A Review of Scott Blackburn’s It Dies With You
By Wiley Reiver
Good crime novels are never really only about a crime. I’ll go further: Great crime novels aren’t even primarily about legal wrongdoing, its motivations and consequences for perpetrators and victims. The story of the impoverished St. Petersburg student with his borrowed axe and hideous ideas is the strongest, or at least the most obvious, example to support my point.
Still, we don’t have to go full Raskolnikov to find compelling evidence. For all their differences in form and preoccupation, writers as varied as Jean-Patrick Manchette and Chester Himes, Dorothy Hughes and Karin Slaughter, James Lee Burke and Jakob Arjouni—to more or less arbitrarily list the first names that occur to me—all put crime narratives in service to, if not bigger questions, then at least vital matters radically distinguishable from simply the who’s and why’s and how’s of their novels’ foundational crimes.
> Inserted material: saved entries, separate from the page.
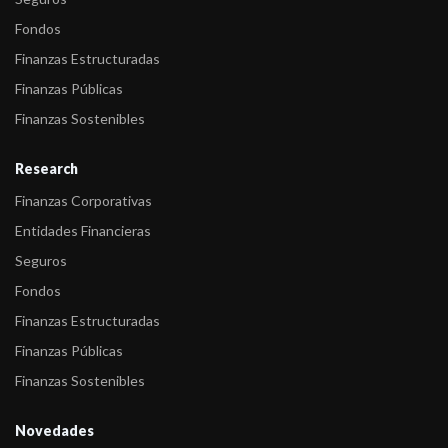
Fondos
Finanzas Estructuradas
Finanzas Públicas
Finanzas Sostenibles
Research
Finanzas Corporativas
Entidades Financieras
Seguros
Fondos
Finanzas Estructuradas
Finanzas Públicas
Finanzas Sostenibles
Novedades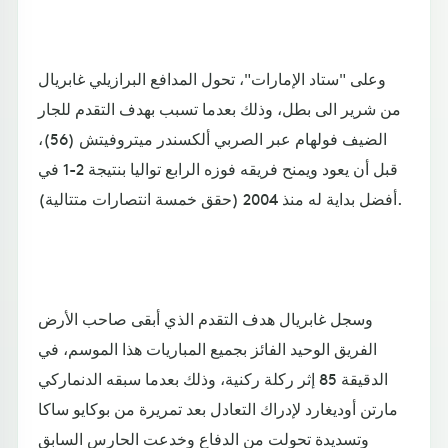
وعلى "ستاد الإمارات"، تحول المدافع البرازيلي غابريال
من شرير الى بطل، وذلك بعدما تسبب بهدف التقدم للجار
الضيف فولهام عبر الصربي ألكسندر ميتروفيتش (56)،
قبل أن يعود ويمنح فريقه فوزه الرابع تواليا بنتيجة 2-1 في
أفضل بداية له منذ 2004 (حقق خمسة انتصارات متتالية).
وسجل غابريال هدف التقدم الذي أبقى صاحب الأرض
الفريق الوحيد الفائز بجميع المباريات هذا الموسم، في
الدقيقة 85 إثر ركلة ركنية، وذلك بعدما سبقه الدنماركي
مارتن أوديغارد لإدراك التعادل بعد تمريرة من بوكايو ساكا
وتسديدة تحولت من الدفاع وخدعت الحارس السابق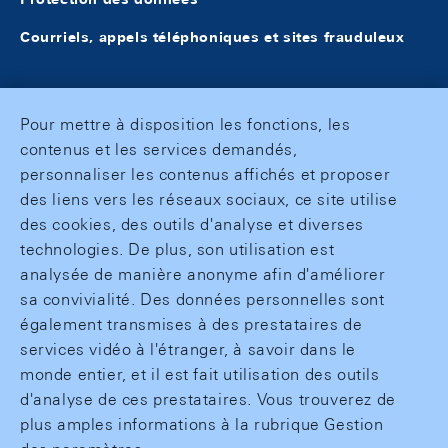
Courriels, appels téléphoniques et sites frauduleux
Pour mettre à disposition les fonctions, les
contenus et les services demandés,
personnaliser les contenus affichés et proposer
des liens vers les réseaux sociaux, ce site utilise
des cookies, des outils d'analyse et diverses
technologies. De plus, son utilisation est
analysée de manière anonyme afin d'améliorer
sa convivialité. Des données personnelles sont
également transmises à des prestataires de
services vidéo à l'étranger, à savoir dans le
monde entier, et il est fait utilisation des outils
d'analyse de ces prestataires. Vous trouverez de
plus amples informations à la rubrique Gestion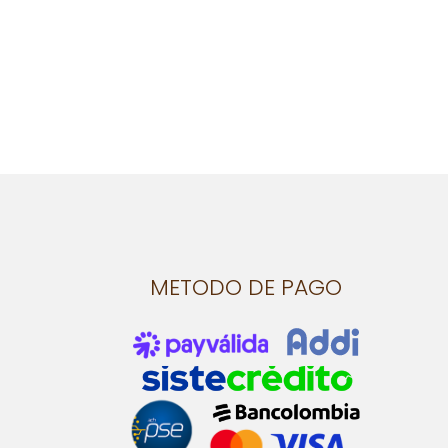
METODO DE PAGO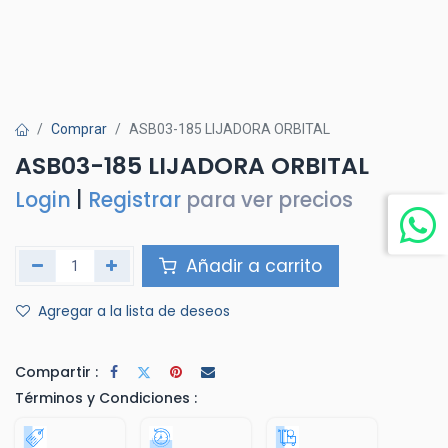
Comprar
ASB03-185 LIJADORA ORBITAL
ASB03-185 LIJADORA ORBITAL
Login
|
Registrar
para ver precios
Añadir a carrito
Agregar a la lista de deseos
Compartir :
Términos y Condiciones :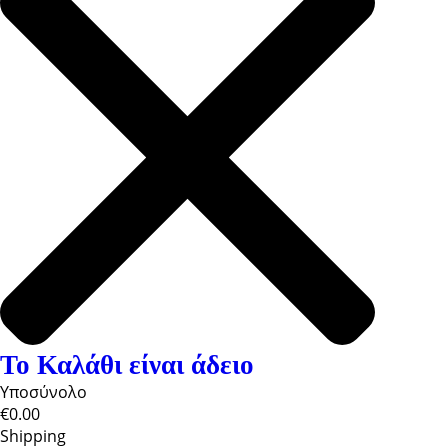
Το Καλάθι είναι άδειο
Υποσύνολο
€0.00
Shipping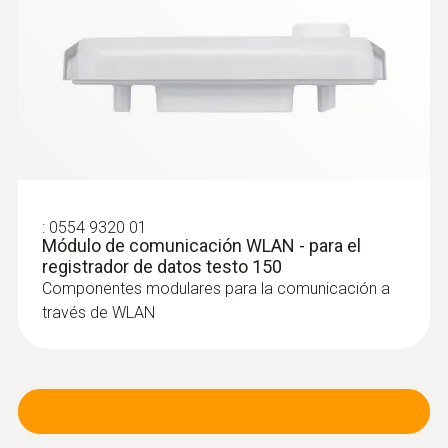
:
0554 9320 01
Módulo de comunicación WLAN - para el
registrador de datos testo 150
Componentes modulares para la comunicación a
través de WLAN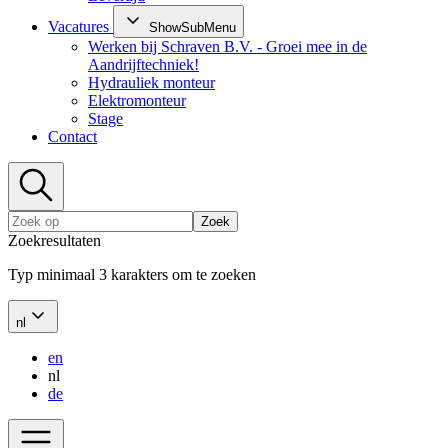
Vacatures
ShowSubMenu
Werken bij Schraven B.V. - Groei mee in de
Aandrijftechniek!
Hydrauliek monteur
Elektromonteur
Stage
Contact
Zoek
Zoekresultaten
Typ minimaal 3 karakters om te zoeken
nl
en
nl
de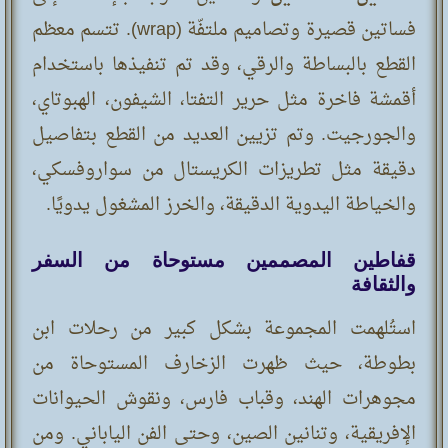
فساتين قصيرة وتصاميم ملتفّة (wrap). تتسم معظم
القطع بالبساطة والرقي، وقد تم تنفيذها باستخدام
أقمشة فاخرة مثل حرير التفتا، الشيفون، الهبوتاي،
والجورجيت. وتم تزيين العديد من القطع بتفاصيل
دقيقة مثل تطريزات الكريستال من سواروفسكي،
والخياطة اليدوية الدقيقة، والخرز المشغول يدويًا.
قفاطين المصممين مستوحاة من السفر
والثقافة
استُلهمت المجموعة بشكل كبير من رحلات ابن
بطوطة، حيث ظهرت الزخارف المستوحاة من
مجوهرات الهند، وقباب فارس، ونقوش الحيوانات
الإفريقية، وتنانين الصين، وحتى الفن الياباني. ومن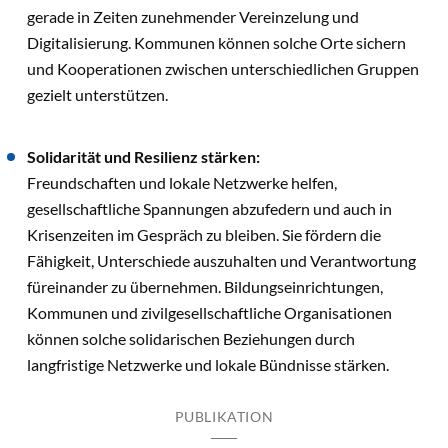
gerade in Zeiten zunehmender Vereinzelung und
Digitalisierung. Kommunen können solche Orte sichern
und Kooperationen zwischen unterschiedlichen Gruppen
gezielt unterstützen.
Solidarität und Resilienz stärken:
Freundschaften und lokale Netzwerke helfen,
gesellschaftliche Spannungen abzufedern und auch in
Krisenzeiten im Gespräch zu bleiben. Sie fördern die
Fähigkeit, Unterschiede auszuhalten und Verantwortung
füreinander zu übernehmen. Bildungseinrichtungen,
Kommunen und zivilgesellschaftliche Organisationen
können solche solidarischen Beziehungen durch
langfristige Netzwerke und lokale Bündnisse stärken.
PUBLIKATION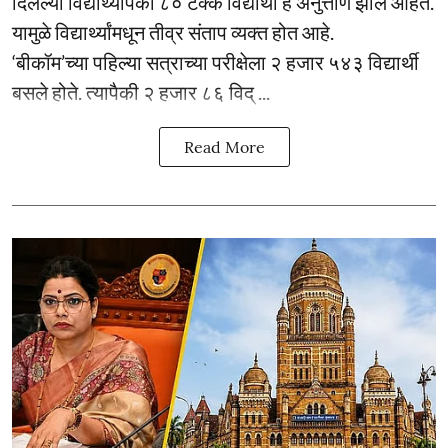
दिलेल्या विद्यार्थ्यांपैकी ८० टक्के विद्यार्थी हे अनुत्तीर्ण झाले आहेत.
यामुळे विद्यार्थ्यांमधून तीव्र संताप व्यक्त होत आहे.
‘बीकॉम’च्या पहिल्या सत्राच्या परीक्षेला २ हजार ५४३ विद्यार्थी
बसले होते. त्यापैकी २ हजार ८६ विद् ...
Read More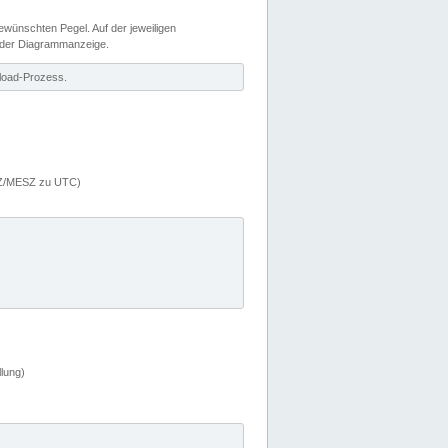
wünschten Pegel. Auf der jeweiligen
 der Diagrammanzeige.
load-Prozess.
MEZ/MESZ zu UTC)
lung)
It’s this kind of literary company that Scott Blackburn keeps in his compelling and moving debut novel It Dies With You. To be sure, a reader gets plenty of suspenseful and skillfully shaped crime stuff centered on gun-running and murder. I was quickly and unshakably hooked by the efforts of Hudson Lee Miller, a former pro boxer and unwilling denizen once more of the small North Carolina town of Flint Creek, to discover who’s responsible for the murder of his father. This is a well-paced, action-filled story with strong characterization and enough propulsive plot twists to satisfy anyone who just wants to spend time immersed in suspenseful and exciting murder story. When we dial in exclusively on “the crime stuff” in his novel, I mean, it’s clear that It Dies With You more than succeeds. And if that’s all that makes you pick up this novel, well, God bless and get home safe.
But there’s so much more going on here, and as much as I admire Blackburn’s construction of his murder plot, it’s not principally what makes this such an exceptional novel. Instead, Blackburn has given us an honest, authentic depiction of the transformation of a wounded, angry young man into someone with the capacity to rise above the constrictions of his family history and strangling notions of masculinity.
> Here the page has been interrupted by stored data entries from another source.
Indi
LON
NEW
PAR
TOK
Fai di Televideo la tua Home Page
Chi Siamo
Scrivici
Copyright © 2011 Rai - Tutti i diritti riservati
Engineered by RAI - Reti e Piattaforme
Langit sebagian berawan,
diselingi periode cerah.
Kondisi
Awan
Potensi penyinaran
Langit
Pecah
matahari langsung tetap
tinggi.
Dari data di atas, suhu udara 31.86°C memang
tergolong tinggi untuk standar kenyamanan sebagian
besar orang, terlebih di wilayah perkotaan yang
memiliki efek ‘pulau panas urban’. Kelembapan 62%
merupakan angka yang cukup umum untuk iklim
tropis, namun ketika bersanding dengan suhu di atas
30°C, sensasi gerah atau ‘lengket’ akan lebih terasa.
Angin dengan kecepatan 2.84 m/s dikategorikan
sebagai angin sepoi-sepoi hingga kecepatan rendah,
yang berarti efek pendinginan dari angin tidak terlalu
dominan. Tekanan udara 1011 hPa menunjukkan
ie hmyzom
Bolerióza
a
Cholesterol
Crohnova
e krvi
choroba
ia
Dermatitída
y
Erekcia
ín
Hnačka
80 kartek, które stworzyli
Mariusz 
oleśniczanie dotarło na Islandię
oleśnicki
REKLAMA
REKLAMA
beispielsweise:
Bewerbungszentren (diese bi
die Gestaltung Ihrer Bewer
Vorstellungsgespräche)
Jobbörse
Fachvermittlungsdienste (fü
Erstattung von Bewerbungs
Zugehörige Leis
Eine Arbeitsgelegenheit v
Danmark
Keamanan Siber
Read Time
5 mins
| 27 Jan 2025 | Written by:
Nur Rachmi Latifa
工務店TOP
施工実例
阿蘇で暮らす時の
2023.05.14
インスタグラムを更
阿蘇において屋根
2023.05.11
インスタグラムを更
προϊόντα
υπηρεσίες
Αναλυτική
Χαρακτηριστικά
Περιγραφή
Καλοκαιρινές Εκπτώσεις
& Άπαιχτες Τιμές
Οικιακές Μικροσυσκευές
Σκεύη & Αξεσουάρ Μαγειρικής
When the novel opens, Hudson is a part-time bar bouncer trying to pick up the pieces of his life. His boxing career is at the very least halted and likely permanently over after an impulsive resort to violence led to the suspension of his license. Almost 30, he’s single, almost possessionless, and reduced to couch-surfing at a friend’s apartment. While close to his mother, with whom he weathered the consequences of his father Leland’s abandoning them when he was 10, his relationship with Leland is at best brittlely remote. (Hudson’s suspicious and insecure stepmother certainly doesn’t help draw the two men closer to one another.) Hudson’s consumed with hurt and anger at his father, for destroying their family and much else. They’d barely been in touch the last few years, so it’s no surprise that one night Hudson doesn’t pick up when his father calls.
It’s the same night, it turns out, that someone murders Leland in the office of his salvage yard. In the aftermath of his father’s death, Hudson is reminded over and over of the wounds Leland inflicted on him. There’s no mention of Leland that doesn’t evoke painful embittered memories. That’s natural enough, given the deprivations Leland imposed on his son and the mother he’s loyal to, but it does show in vivid emotional terms the self-absorption that years of neglect and paternal absence can cause in a son years on into his adulthood. Seemingly every reference to or thought about his father sparks recollections of resentment, fear, and wounded sadness in Hudson. It’s understandable, given what we learn of Leland, but in a masterful use of dramatic irony, Blackburn shows us how narrow an outlook Hudson is capable of at this point.
Leland’s will leaves the salvage yard to Hudson. For lack of a better alternative, he decides to try to make a go of it, despite the ambivalent place the yard has in his sense of himself and his father. Whereas the yard was once a place in which the little boy Hudson idolized his father, it has now become a place that intimidates and haunts him. Nevertheless, he tries to accept what’s his father bequeathed him. Toward that end, Hudson convinces Leland’s one employee, a cantankerous old man named Charlie Shoaf, to stay on at least for a while.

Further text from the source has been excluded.